Rare data link the effects of irrigation to the plight of farmland birds
As irrigation practices expand worldwide, many bird species face an uncertain future. Left with less nesting and foraging habitat and little to no fallow lands, many bird species that inhabit farmlands can have a hard time adapting. Fallow lands are lands left unplanted for at least one vegetative cycle and are also important to birds for food and breeding.
In a new paper published in Agriculture, Ecosystems and Environment, former Michigan State University visiting student Xabier Cabodevilla and his team found that 55 percent of common bird species in northern Spain decreased in their occurrence rates as a result of irrigation.
For Cabodevilla, who recently completed his Ph.D. in Spain, this paper is an extension of his work on human activity and its effects on biodiversity. In 2017, he met Elise Zipkin, an MSU integrative biologist and director of the Ecology,Evolution and Behavior (EEB) Program at the EURING Analytical Meeting in Barcelona and they began talking about a collaboration.
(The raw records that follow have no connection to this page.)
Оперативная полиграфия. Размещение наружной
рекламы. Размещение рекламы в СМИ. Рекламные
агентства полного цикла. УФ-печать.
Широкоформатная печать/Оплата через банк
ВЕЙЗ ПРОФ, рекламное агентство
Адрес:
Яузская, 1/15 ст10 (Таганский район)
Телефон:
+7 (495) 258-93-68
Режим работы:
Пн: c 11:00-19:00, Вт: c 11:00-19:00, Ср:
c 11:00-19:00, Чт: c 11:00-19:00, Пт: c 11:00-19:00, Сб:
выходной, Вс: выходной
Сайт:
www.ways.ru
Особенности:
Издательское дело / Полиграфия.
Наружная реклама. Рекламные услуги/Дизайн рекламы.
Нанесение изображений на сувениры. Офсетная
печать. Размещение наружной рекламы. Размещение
In 2019, he joined the Zipkin Quantitative Ecology Lab for a 5-month internship to learn quantitative methods to enhance his research.
“Ecological statistics and modeling are not big fields in Spain, so I wanted to go abroad to learn cutting-edge techniques,” Cabodevilla said. “It was a great opportunity to intern with one of the best ecological modeling teams in the world.”
In the study, Cabodevilla and his team analyzed data collected at 19 sites throughout a 100 km2 area in Spain. With 13 years of data on the region’s 47 most common bird species, they had records in the area before and after irrigation was implemented. Cabodevilla studied how the bird community changed once the various sites were altered from rainfed to irrigated land.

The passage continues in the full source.